From the Division of Plastic and Reconstructive Surgery, Washington University School of Medicine; and Department of Plastic and Reconstructive Surgery, The Ohio State University, Wexner Medical Center.
Plast Reconstr Surg. 2022 Apr 1;149(4):681e-690e. doi: 10.1097/PRS.0000000000008924.
Repair of nerve injuries can fail to achieve adequate functional recovery. Electrical stimulation applied at the time of nerve repair can accelerate axon regeneration, which may improve the likelihood of recovery. However, widespread use of electrical stimulation may be limited by treatment protocols that increase operative time and complexity. This study evaluated whether a short-duration electrical stimulation protocol (10 minutes) was efficacious to enhance regeneration following nerve repair using rat models.

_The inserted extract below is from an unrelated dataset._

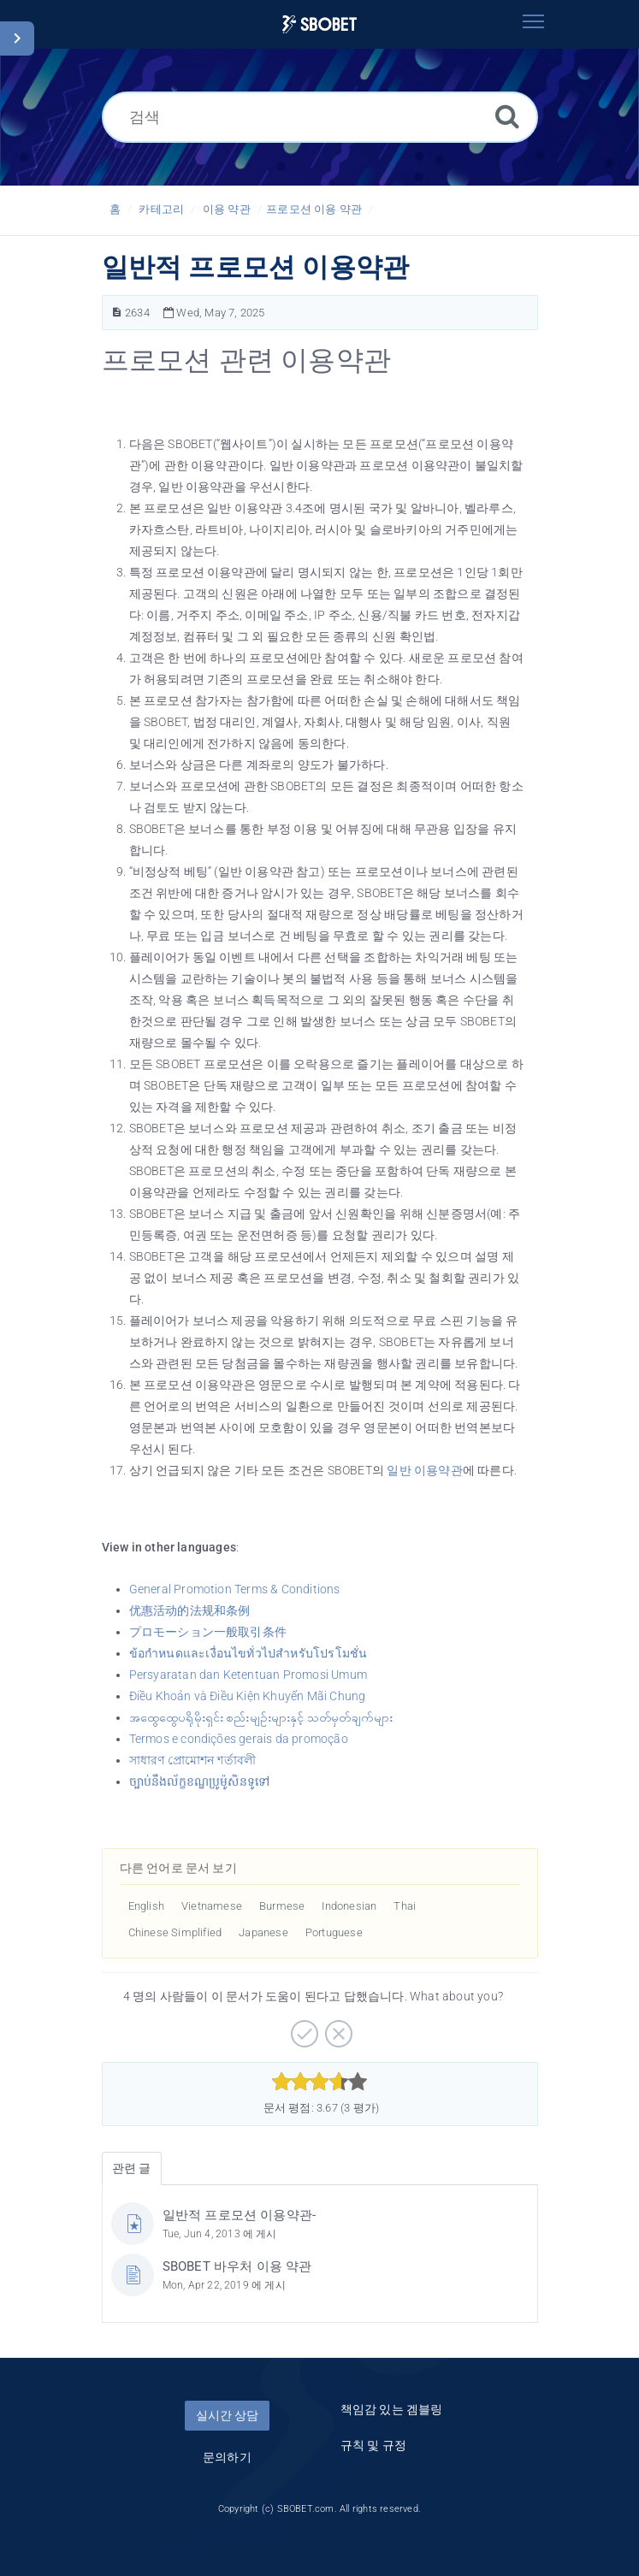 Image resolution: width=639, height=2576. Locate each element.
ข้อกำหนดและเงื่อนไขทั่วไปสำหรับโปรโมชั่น (248, 1653)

Lewis and Thy1-green fluorescent protein rats were randomized to three groups: 0 minutes of electrical stimulation (no electrical stimulation; control), 10 minutes of electrical stimulation, and 60 minutes of electrical stimulation. All groups underwent tibial nerve transection and repair. In the intervention groups, electrical stimulation was delivered after nerve repair. Outcomes were assessed using immunohistochemistry, histology, and serial walking track analysis.
Two weeks after nerve repair, Thy1-green fluorescent protein rats demonstrated increased green fluorescent protein-positive axon outgrowth from the repair site with electrical stimulation compared to no electrical stimulation. Serial measurement of walking tracks after nerve repair revealed recovery was achieved more rapidly in both electrical stimulation groups as compared to no electrical stimulation. Histologic analysis of nerve distal to the repair at 8 weeks revealed robust axon regeneration in all groups.

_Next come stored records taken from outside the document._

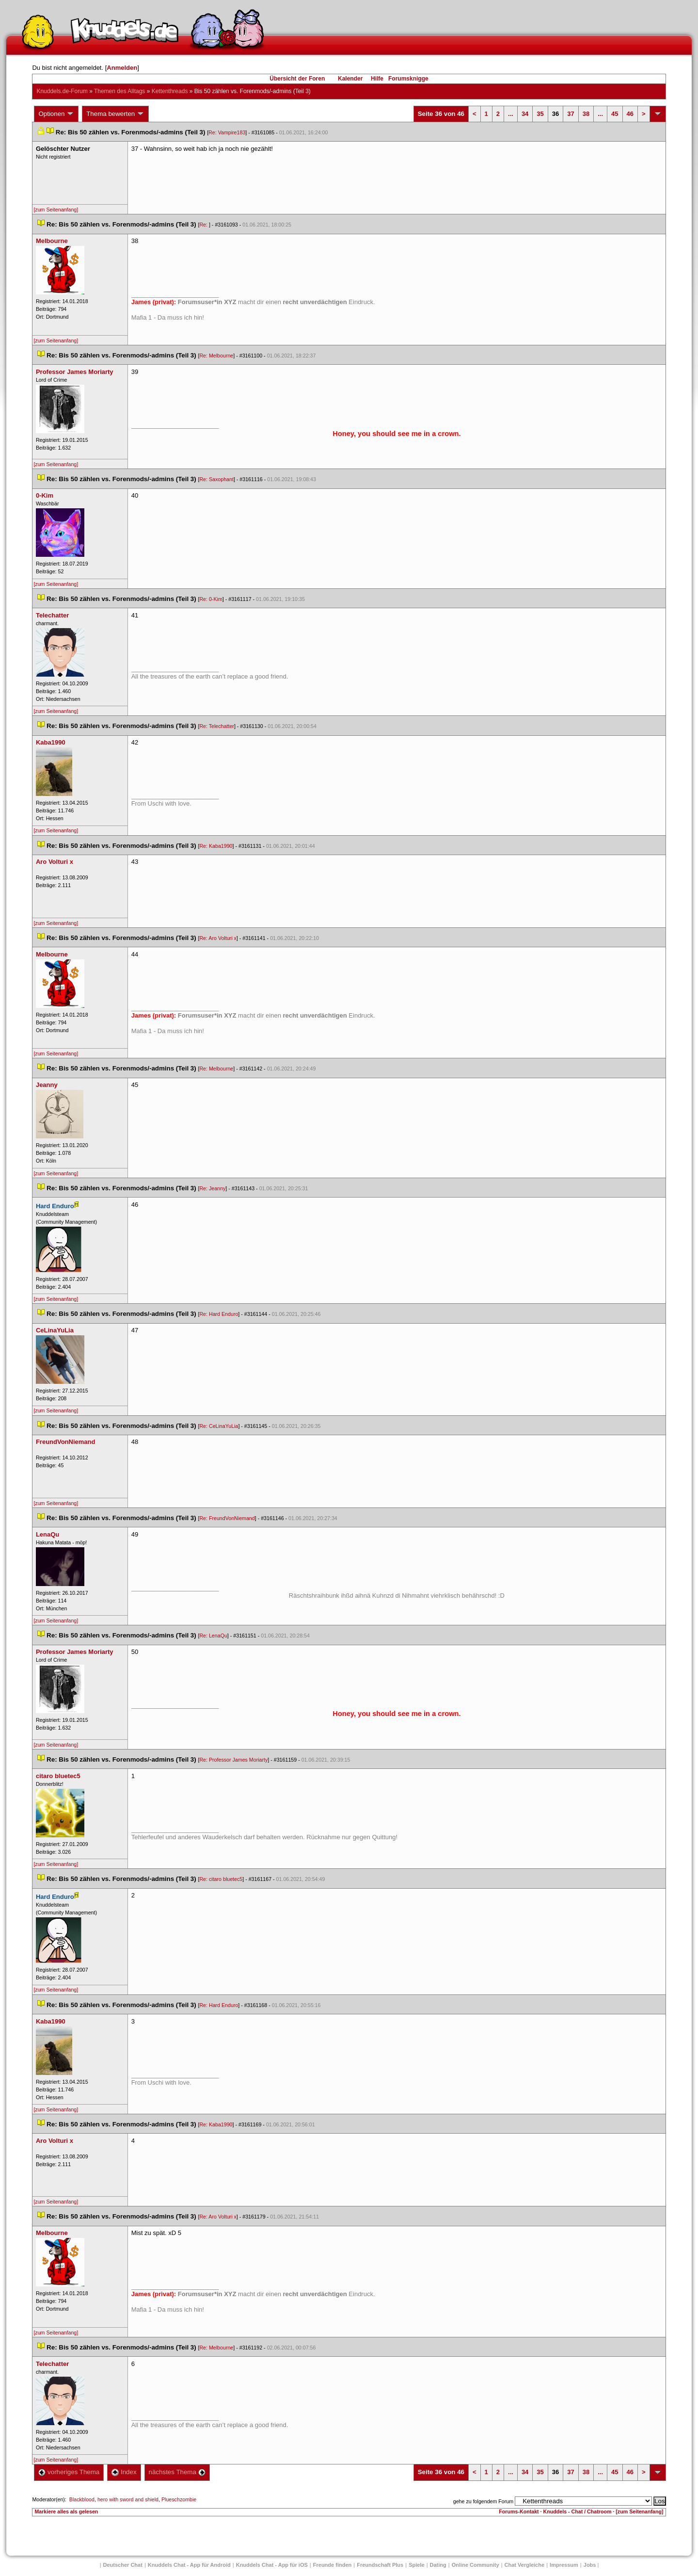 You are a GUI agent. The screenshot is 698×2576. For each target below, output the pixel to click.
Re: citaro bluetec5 (220, 1879)
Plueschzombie (178, 2499)
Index (123, 2472)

As little as 10 minutes of intraoperative electrical stimulation therapy increased early axon regeneration and facilitated functional recovery following nerve transection with repair. Also, as early axon outgrowth increased following electrical stimulation with nerve repair, these findings suggest electrical stimulation facilitated recovery because of earlier axon growth across the suture-repaired site into the distal nerve to reach end-organ targets.
Brief (10-minute) electrical stimulation therapy can provide similar benefits to the 60-minute protocol in an acute sciatic nerve transection/repair rat model and merit further studies, as they represent a translational advantage.

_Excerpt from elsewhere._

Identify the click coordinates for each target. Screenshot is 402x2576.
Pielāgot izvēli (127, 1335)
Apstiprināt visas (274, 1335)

神经损伤的修复可能无法实现足够的功能恢复。在神经修复时施加电刺激可以加速轴突再生,这可能提高恢复的可能性。然而,广泛使用电刺激可能会受到增加手术时间和复杂性的治疗方案的限制。本研究评估了使用大鼠模型,神经修复后 10 分钟的短时间电刺激方案是否有效增强再生。
Lewis 和 Thy1-绿色荧光蛋白大鼠随机分为三组:0 分钟电刺激(无电刺激;对照)、10 分钟电刺激和 60 分钟电刺激。所有组均进行胫骨神经横断和修复。在干预组中,在神经修复后给予电刺激。使用免疫组织化学、组织学和连续行走轨迹分析评估结果。
神经修复后 2 周,电刺激组与无电刺激组相比,Thy1-绿色荧光蛋白大鼠的修复部位有更多的绿色荧光蛋白阳性轴突生长。神经修复后连续行走轨迹测量显示,两个电刺激组的恢复速度均比无电刺激组更快。8 周时神经修复远端的组织学分析显示所有组均有大量轴突再生。
术中电刺激治疗仅 10 分钟即可增加神经横断修复后的早期轴突再生并促进功能恢复。此外,由于电刺激后神经修复时早期轴突生长增加,这些发现表明电刺激通过更早地在缝合修复部位穿过轴突生长进入远端神经到达终末器官靶标来促进恢复。
在急性坐骨神经横断/修复大鼠模型中,短暂(10 分钟)电刺激治疗可以提供与 60 分钟方案相似的益处,值得进一步研究,因为它们代表了一种转化优势。